McConnell Foundation grant highlights effort’s possibilities
Michelle Strutzenberger

Four organizations working with people who have a disability have united to intentionally create and scale efforts to build social capital in Vancouver. A McConnell Foundation grant will support their efforts.

The organizations include posAbilities, the Burnaby Association for Community Inclusion, Powell River Association for Community Living and Simon Fraser Society for Community Living.

PosAbilities has already been working for the past year on unique initiatives to build meaningful, caring and reciprocal connections and relationships in neighbourhoods and communities.

The McConnell Foundation grant allows the organization to take what it has learned and invite others to join so that a larger network can develop the capacity to work in similar ways in neighbourhoods and communities.

PosAbilities director of innovation Gord Tulloch says he’s heard people claim to already be effectively building community but he’s convinced there’s ample opportunity to accelerate and bloom these efforts. “I think what we do is a very pale version, a very timid version,” of what’s possible, he says.

He points out that even with 40 years of talking about the importance of community integration and inclusion, “we still find it difficult to create meaningful places of belonging in neighbourhoods and communities for persons with disabilities.”

The new Include Me initiative with Community Living BC, which measures quality of life for people who have a disability, consistently shows that the weakest area, throughout the province, is in social relationships and connectedness.

Gord suggests a key barrier is that the tactics used by the social services sector have tended to be “ very professional, very service-oriented kind of models and they don’t work in community.”
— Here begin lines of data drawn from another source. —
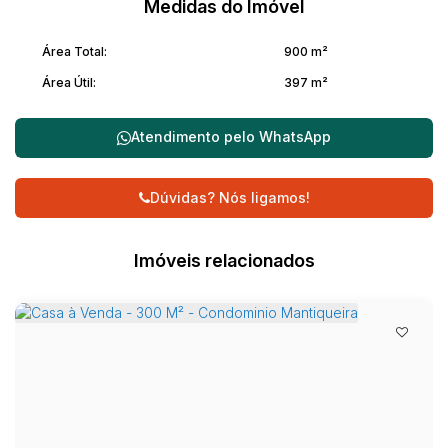
Medidas do Imóvel
Área Total:
900 m²
Área Útil:
397 m²
Atendimento pelo
WhatsApp
Dúvidas? Nós ligamos!
Imóveis relacionados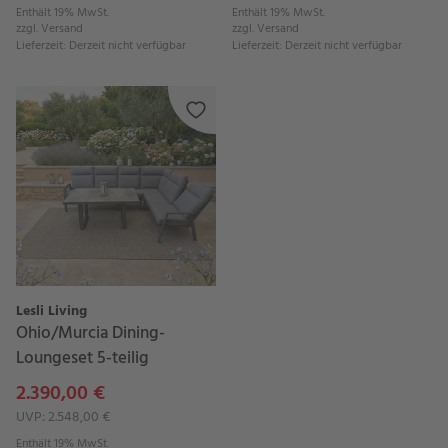
Enthält 19% MwSt.
Enthält 19% MwSt.
zzgl.
Versand
zzgl.
Versand
Lieferzeit
:
Derzeit nicht verfügbar
Lieferzeit
:
Derzeit nicht verfügbar
Lesli Living
Ohio/Murcia Dining-
Loungeset 5-teilig
2.390,00 €
UVP: 2.548,00 €
Enthält 19% MwSt.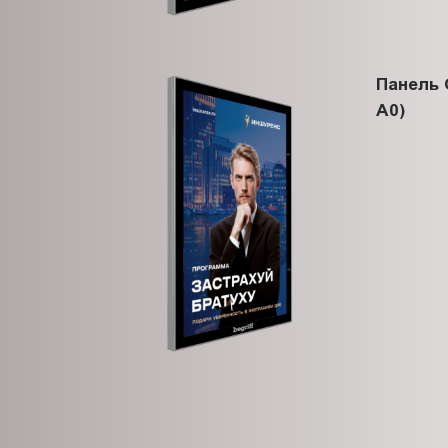
Панель 
A0)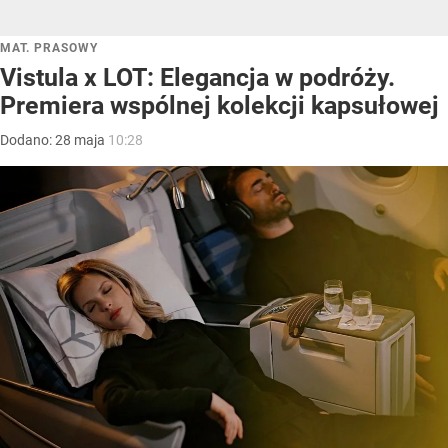
MAT. PRASOWY
Vistula x LOT: Elegancja w podróży.
Premiera wspólnej kolekcji kapsułowej
Dodano:
28
maja
10:28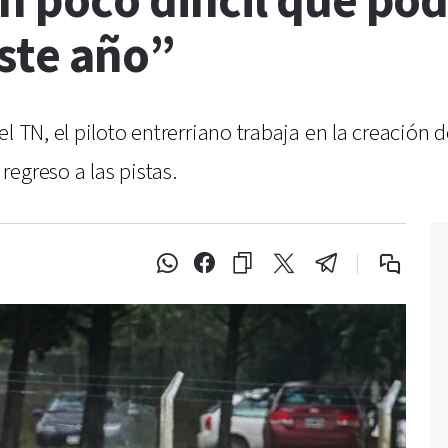
n poco difícil que po
este año”
l TN, el piloto entrerriano trabaja en la creación
egreso a las pistas.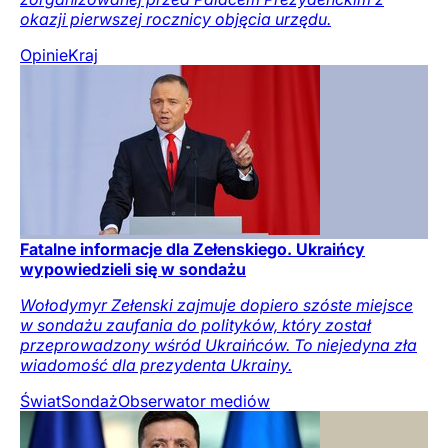
okazji pierwszej rocznicy objęcia urzędu.
Opinie
Kraj
Fatalne informacje dla Zełenskiego. Ukraińcy
wypowiedzieli się w sondażu
Wołodymyr Zełenski zajmuje dopiero szóste miejsce
w sondażu zaufania do polityków, który został
przeprowadzony wśród Ukraińców. To niejedyna zła
wiadomość dla prezydenta Ukrainy.
Świat
Sondaż
Obserwator mediów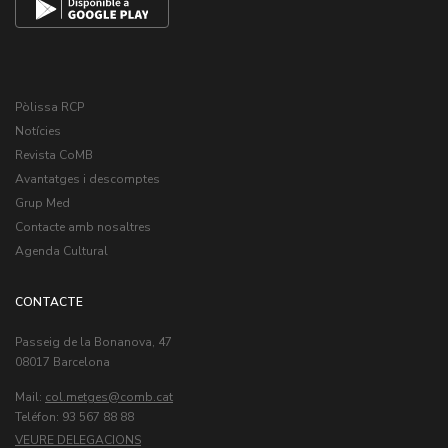
Pòlissa RCP
Notícies
Revista CoMB
Avantatges i descomptes
Grup Med
Contacte amb nosaltres
Agenda Cultural
CONTACTE
Passeig de la Bonanova, 47
08017 Barcelona
Mail:
col.metges
Teléfon: 93 567 88 88
VEURE DELEGACIONS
In contrast, this new effort will involve hosting dialogues in neighbourhoods and communities. They will aim to distil the notion of neighbourliness and also explore “how we can transition from our nostalgia around that to practice.”

People will be coming up with specific, actionable ways to foster more care, inclusion and hospitality in their neighbourhoods. In another initiative, posAbilities partnered with Little Mountain Neighbourhood House, which provides a range of cultural and social program to the community of Little Mountain/Riley Park, to run a community camera project. Those living in the community captured images of places that represent community strength and safety, as well as places that could use some change.

Many such experiments will comprise the larger effort, with the intent of identifying strategies that can help grow and thicken the connections and relationships in neighbourhoods and communities, Gord says.

The McConnell Foundation grant is very welcome in supporting this effort, he adds, noting the foundation has been interested in social innovation, resiliency and sustainability for some time. “To get some acknowledgement from them is a big deal for us and also speaks well of the project, that it has some legs,” Gord says.